-- Dataset excerpts follows --

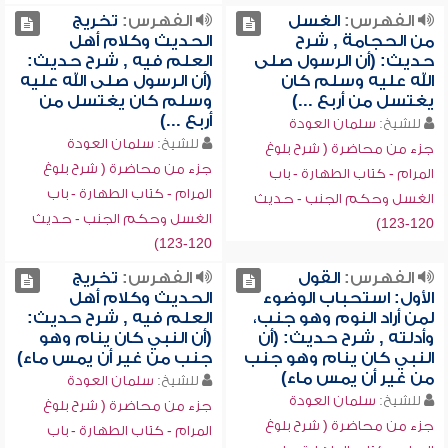
الفهرس:
الغسل
الفهرس:
تخريج
من الحجامة , شرح
الحديث وكلام أهل
حديث: (أن الرسول صلى
العلم فيه , شرح حديث:
الله عليه وسلم كان
(أن الرسول صلى الله عليه
يغتسل من أربع ...)
وسلم كان يغتسل من
أربع ...)
للشيخ:
سلمان العودة
للشيخ:
سلمان العودة
جزء من محاضرة ( شرح بلوغ
جزء من محاضرة ( شرح بلوغ
المرام - كتاب الطهارة - باب
المرام - كتاب الطهارة - باب
الغسل وحكم الجنب - حديث
الغسل وحكم الجنب - حديث
120-123)
120-123)
الفهرس:
القول
الفهرس:
تخريج
الأول: استحباب الوضوء
الحديث وكلام أهل
لمن أراد النوم وهو جنب،
العلم فيه , شرح حديث:
وأدلته , شرح حديث: (أن
(أن النبي كان ينام وهو
النبي كان ينام وهو جنب
جنب من غير أن يمس ماء)
من غير أن يمس ماء)
للشيخ:
سلمان العودة
للشيخ:
سلمان العودة
جزء من محاضرة ( شرح بلوغ
جزء من محاضرة ( شرح بلوغ
المرام - كتاب الطهارة - باب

-- Dataset excerpts concluded --

Exercise details: Your answer must be the records above, word for word, with every picture left out.

Result of the exercise:
الفهرس:
الغسل
الفهرس:
تخريج
من الحجامة , شرح
الحديث وكلام أهل
حديث: (أن الرسول صلى
العلم فيه , شرح حديث:
الله عليه وسلم كان
(أن الرسول صلى الله عليه
يغتسل من أربع ...)
وسلم كان يغتسل من
أربع ...)
للشيخ:
سلمان العودة
للشيخ:
سلمان العودة
جزء من محاضرة ( شرح بلوغ
جزء من محاضرة ( شرح بلوغ
المرام - كتاب الطهارة - باب
المرام - كتاب الطهارة - باب
الغسل وحكم الجنب - حديث
الغسل وحكم الجنب - حديث
120-123)
120-123)
الفهرس:
القول
الفهرس:
تخريج
الأول: استحباب الوضوء
الحديث وكلام أهل
لمن أراد النوم وهو جنب،
العلم فيه , شرح حديث:
وأدلته , شرح حديث: (أن
(أن النبي كان ينام وهو
النبي كان ينام وهو جنب
جنب من غير أن يمس ماء)
من غير أن يمس ماء)
للشيخ:
سلمان العودة
للشيخ:
سلمان العودة
جزء من محاضرة ( شرح بلوغ
جزء من محاضرة ( شرح بلوغ
المرام - كتاب الطهارة - باب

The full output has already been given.